Sudah diketahui bahwa olahraga teratur memiliki banyak hasil kesehatan yang positif bagi tubuh, seperti memperkuat otot, tulang, jantung, dan paru-paru dan membantu mencegah penyakit tertentu. Salah satu manfaat yang sering diabaikan adalah dampak aktivitas fisik terhadap kesehatan mental.

Mengingat tingginya prevalensi kecemasan, depresi, dan kondisi kesehatan mental lainnya di seluruh dunia, banyak orang dapat mengambil manfaat dari efek kesehatan mental yang positif dari olahraga.

Dalam artikel ini kami akan membahas hubungan antara olahraga, berbagai kondisi kesehatan mental, dan otak, serta bagaimana diet dapat memengaruhi kesehatan mental Anda.

Bagaimana olahraga memengaruhi otak?

Meskipun berolahraga mungkin tampak cukup sederhana di permukaan, kaskade kimiawi yang kompleks terjadi di dalam tubuh Anda setiap kali Anda berlari, pergi ke gym, atau berpartisipasi dalam aktivitas fisik lainnya. Aliran kimiawi ini bertanggung jawab atas beberapa efek positif pada otak Anda.

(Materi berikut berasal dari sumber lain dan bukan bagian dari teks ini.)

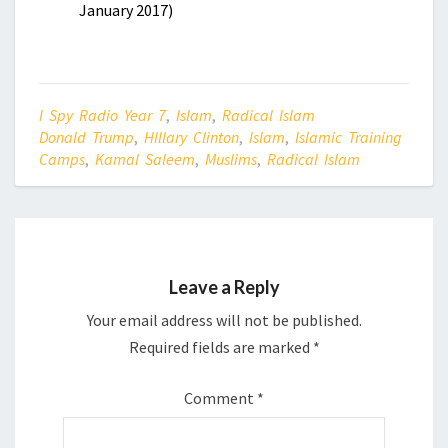
January 2017)
I Spy Radio Year 7
,
Islam
,
Radical Islam
Donald Trump
,
HIllary Clinton
,
Islam
,
Islamic Training
Camps
,
Kamal Saleem
,
Muslims
,
Radical Islam
Leave a Reply
Your email address will not be published.
Required fields are marked
*
Comment
*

Melepaskan neurotransmiter

Saat Anda mulai berolahraga, tergantung pada intensitasnya, sejumlah pembawa pesan kimia penting yang disebut neurotransmitter dilepaskan ke seluruh sistem saraf Anda.

Endorfin dan endocannabinoid

Mungkin neurotransmiter paling umum yang dipikirkan orang dalam kaitannya dengan olahraga adalah endorfin. Tetapi neurotransmiter yang kurang dikenal yang disebut endocannabinoids juga memainkan peran penting di otak Anda saat Anda berolahraga.

Endorfin memblokir rasa sakit dan meningkatkan sensasi kesenangan, dan olahraga tentu saja meningkatkan kadar endorfin Anda. Tetapi penelitian terbaru menunjukkan bahwa perasaan euforia yang Anda dapatkan setelah latihan keras mungkin disebabkan oleh endorfin dan endocannabinoid yang bekerja bersama-sama.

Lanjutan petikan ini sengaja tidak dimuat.